### Task requirements
Every line holding "prova" should be copied from the records below.
*** Data records ***
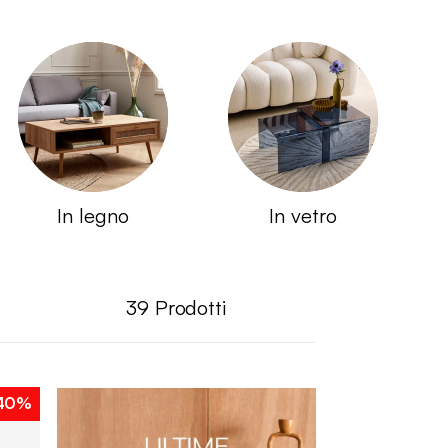
In legno
In vetro
39
Prodotti
40%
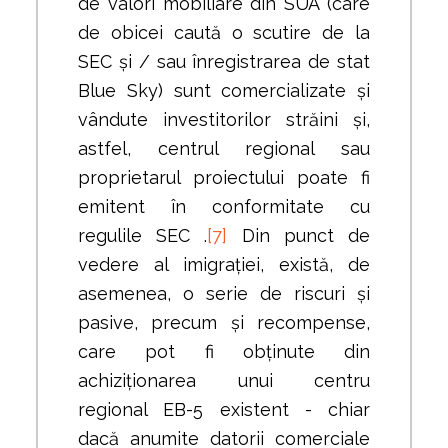
de valori mobiliare din SUA (care
de obicei caută o scutire de la
SEC și / sau înregistrarea de stat
Blue Sky) sunt comercializate și
vândute investitorilor străini și,
astfel, centrul regional sau
proprietarul proiectului poate fi
emitent în conformitate cu
regulile SEC .
[7]
Din punct de
vedere al imigrației, există, de
asemenea, o serie de riscuri și
pasive, precum și recompense,
care pot fi obținute din
achiziționarea unui centru
regional EB-5 existent - chiar
dacă anumite datorii comerciale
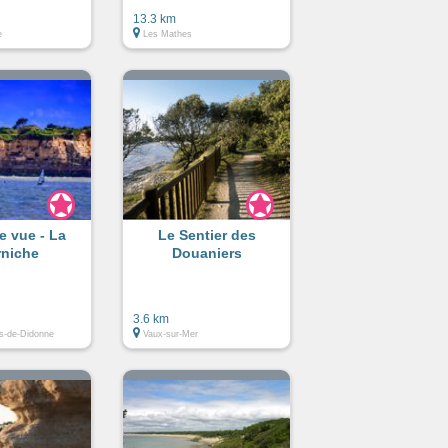
Palmyre
13.3 km
e
Les Mathes
e vue - La
Le Sentier des
rniche
Douaniers
3.6 km
s-de-Didonne
Vaux-sur-Mer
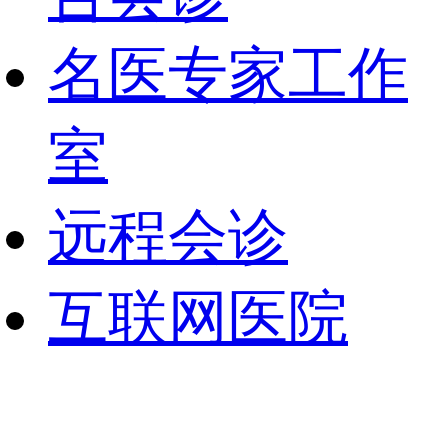
名医专家工作
室
远程会诊
互联网医院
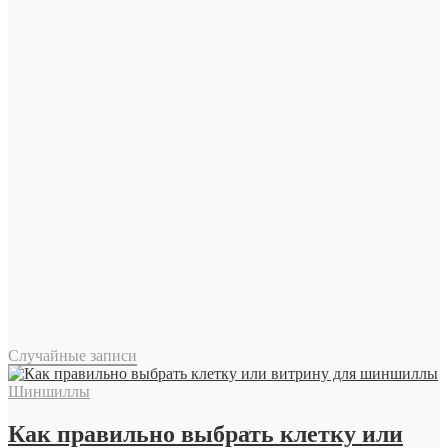
Случайные записи
Шиншиллы
Как правильно выбрать клетку или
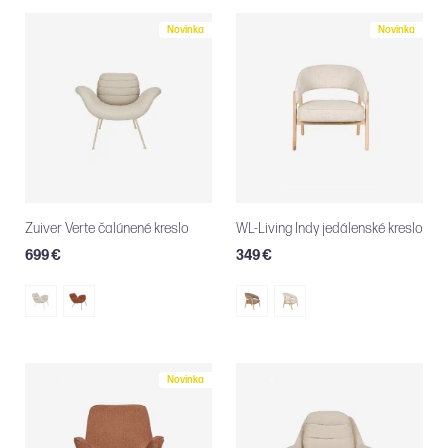
Novinka
Novinka
Zuiver Verte čalúnené kreslo
WL-Living Indy jedálenské kreslo
699 €
349 €
Novinka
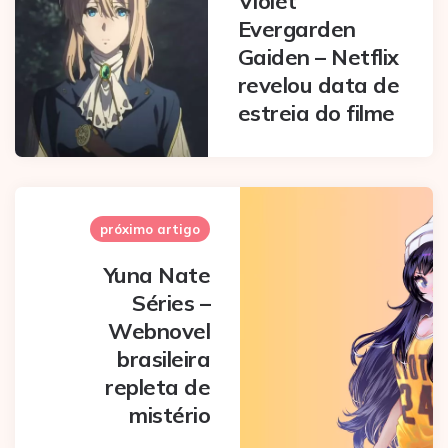
Violet
Evergarden
Gaiden – Netflix
revelou data de
estreia do filme
próximo artigo
Yuna Nate
Séries –
Webnovel
brasileira
repleta de
mistério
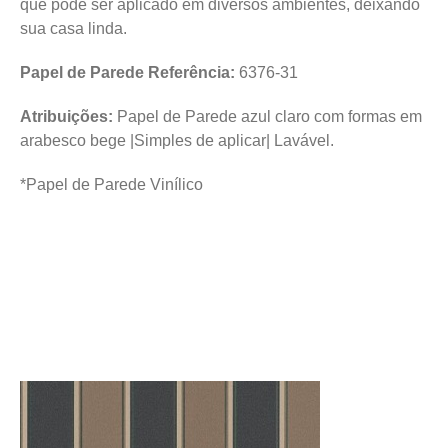
que pode ser aplicado em diversos ambientes, deixando
sua casa linda.
Papel de Parede Referência:
6376-31
Atribuições:
Papel de Parede azul claro com formas em
arabesco bege |Simples de aplicar| Lavável.
*Papel de Parede Vinílico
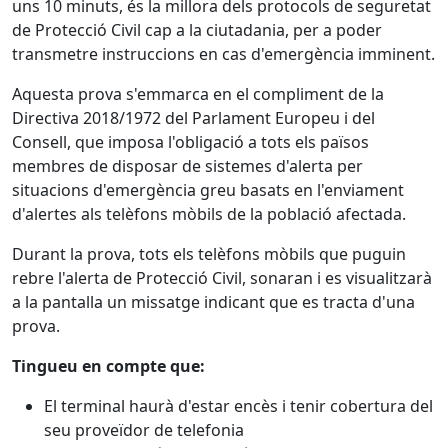
uns 10 minuts, és la millora dels protocols de seguretat
de Protecció Civil cap a la ciutadania, per a poder
transmetre instruccions en cas d'emergència imminent.
Aquesta prova s'emmarca en el compliment de la
Directiva 2018/1972 del Parlament Europeu i del
Consell, que imposa l'obligació a tots els països
membres de disposar de sistemes d'alerta per
situacions d'emergència greu basats en l'enviament
d'alertes als telèfons mòbils de la població afectada.
Durant la prova, tots els telèfons mòbils que puguin
rebre l'alerta de Protecció Civil, sonaran i es visualitzarà
a la pantalla un missatge indicant que es tracta d'una
prova.
Tingueu en compte que:
El terminal haurà d'estar encès i tenir cobertura del
seu proveïdor de telefonia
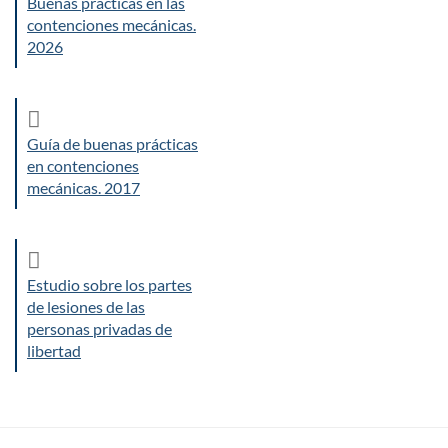
Buenas prácticas en las
contenciones mecánicas.
2026
Guía de buenas prácticas
en contenciones
mecánicas. 2017
Estudio sobre los partes
de lesiones de las
personas privadas de
libertad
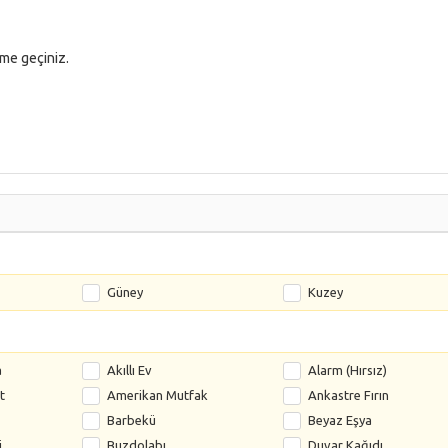
ime geçiniz.
Güney
Kuzey
a
Akıllı Ev
Alarm (Hırsız)
t
Amerikan Mutfak
Ankastre Fırın
Barbekü
Beyaz Eşya
i
Buzdolabı
Duvar Kağıdı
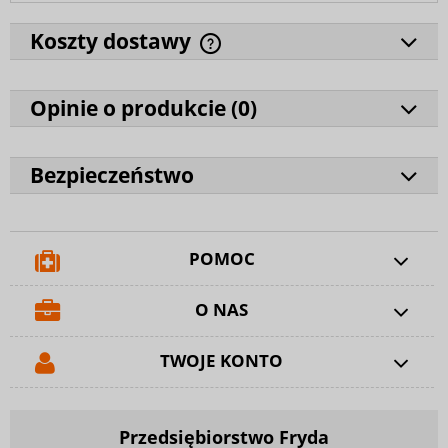
Koszty dostawy
Opinie o produkcie (
0
)
Bezpieczeństwo
POMOC
O NAS
TWOJE KONTO
Przedsiębiorstwo Fryda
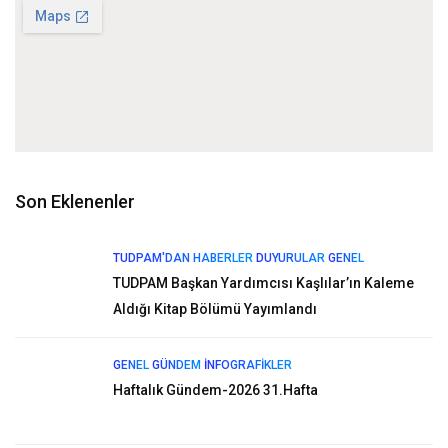
Son Eklenenler
TUDPAM'DAN HABERLER
DUYURULAR
GENEL
TUDPAM Başkan Yardımcısı Kaşlılar’ın Kaleme
Aldığı Kitap Bölümü Yayımlandı
GENEL
GÜNDEM
İNFOGRAFIKLER
Haftalık Gündem-2026 31.Hafta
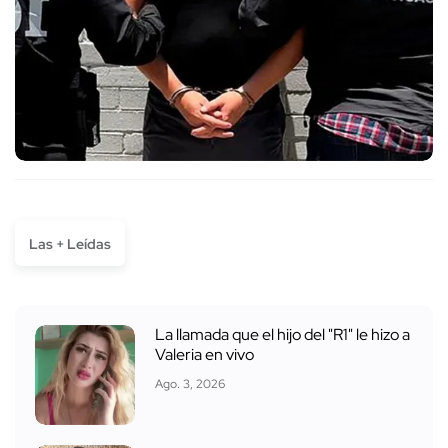
Las + Leídas
La llamada que el hijo del "R1" le hizo a
Valeria en vivo
Ago. 3, 2026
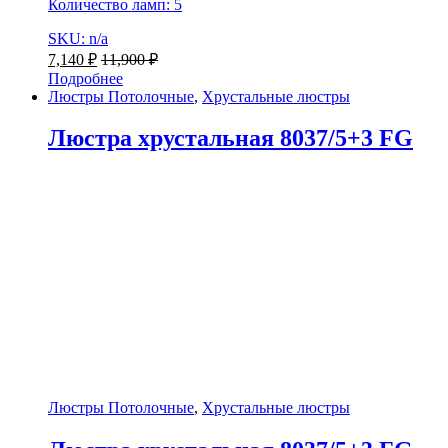
Количество ламп: 5
SKU: n/a
7,140
₽
11,900
₽
Подробнее
Люстры Потолочные
,
Хрустальные люстры
Люстра хрустальная 8037/5+3 FG
Люстры Потолочные
,
Хрустальные люстры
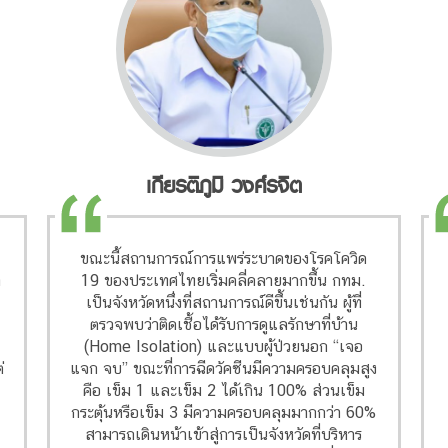
เกียรติภูมิ วงศ์รจิต
ขณะนี้สถานการณ์การแพร่ระบาดของโรคโควิด
า
19 ของประเทศไทยเริ่มคลี่คลายมากขึ้น กทม.
เป็นจังหวัดหนึ่งที่สถานการณ์ดีขึ้นเช่นกัน ผู้ที่
ตรวจพบว่าติดเชื้อได้รับการดูแลรักษาที่บ้าน
(Home Isolation) และแบบผู้ป่วยนอก “เจอ
่
แจก จบ” ขณะที่การฉีดวัคซีนมีความครอบคลุมสูง
-
คือ เข็ม 1 และเข็ม 2 ได้เกิน 100% ส่วนเข็ม
กระตุ้นหรือเข็ม 3 มีความครอบคลุมมากกว่า 60%
สามารถเดินหน้าเข้าสู่การเป็นจังหวัดที่บริหาร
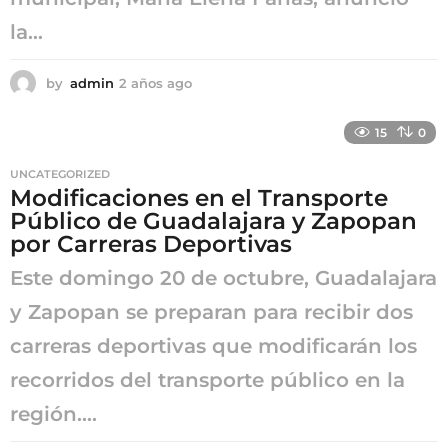
la...
by
admin
2 años ago
2
a
ñ
15
0
o
s
UNCATEGORIZED
a
Modificaciones en el Transporte
g
Público de Guadalajara y Zapopan
o
por Carreras Deportivas
Este domingo 20 de octubre, Guadalajara
y Zapopan se preparan para recibir dos
carreras deportivas que modificarán los
recorridos del transporte público en la
región....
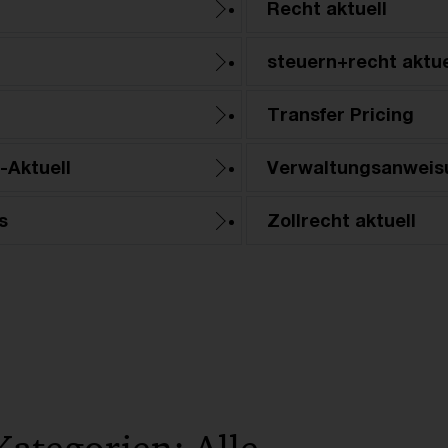
Recht aktuell
steuern+recht aktue
Transfer Pricing
-Aktuell
Verwaltungsanweis
s
Zollrecht aktuell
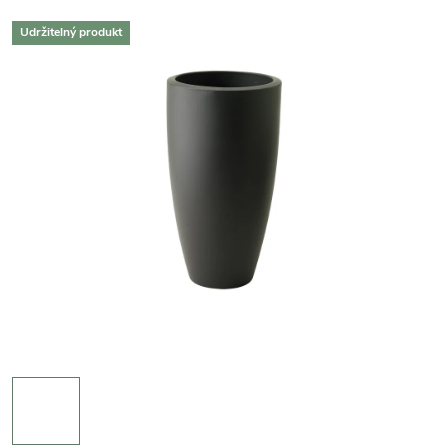
Udržitelný produkt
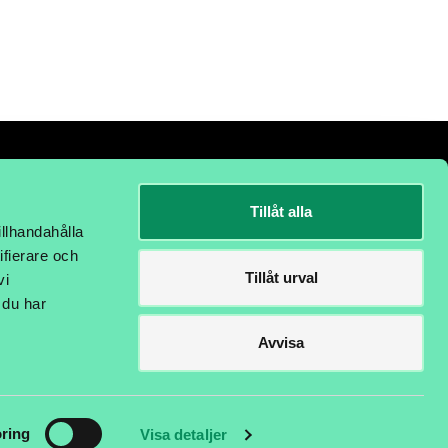
Tillåt alla
illhandahålla
ifierare och
Tillåt urval
vi
 du har
Avvisa
ring
Visa detaljer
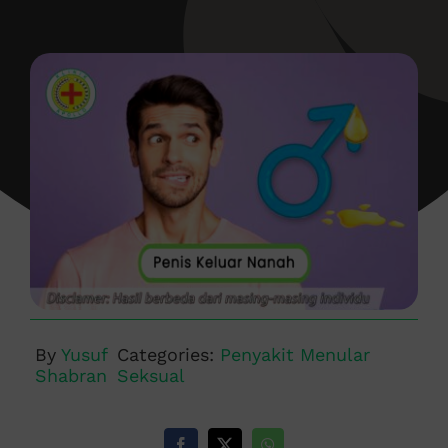
By
Yusuf
Categories:
Penyakit Menular
Shabran
Seksual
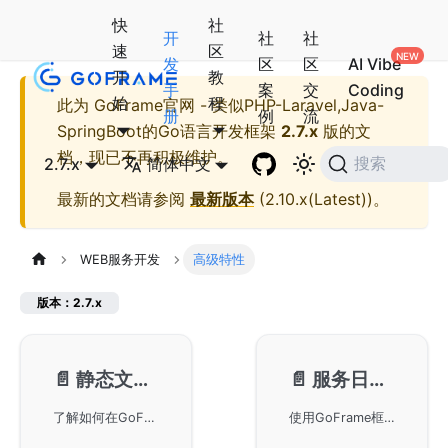
快
社
开
社
社
速
区
发
区
区
AI Vibe
开
教
手
案
交
Coding
始
程
此为
GoFrame官网 - 类似PHP-Laravel,Java-
册
例
流
SpringBoot的Go语言开发框架
2.7.x
版的文
档，现已不再积极维护。
2.7.x
简体中文
搜索
最新的文档请参阅
最新版本
(
2.10.x(Latest)
)。
WEB服务开发
高级特性
版本：2.7.x
📄️
静态文件服务
📄️
服务日志管理
了解如何在GoFrame框架中配置和使用静态文件服务，包括静态文件目录设置、静态文件服务开启条件、URI与静态目录映射、自定义URI重写规则及跨域配置示例，帮助开发者有效管理和优化项目中的静态资源访问。
使用GoFrame框架进行服务日志管理，包括access log和error log的配置与使用。详细解释了日志配置对象及属性，如Logger、LogPath、ErrorStack等，并提供了详细的日志格式说明和自定义日志处理方法。同时，还涉及如何通过配置文件和代码方法进行日志设置，以及日志格式和错误日志的记录方式和示例。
*** End of Data records ***
### The answer
Aquesta prova s'emmarca en el compliment de la
Durant la prova, tots els telèfons mòbils que puguin
prova.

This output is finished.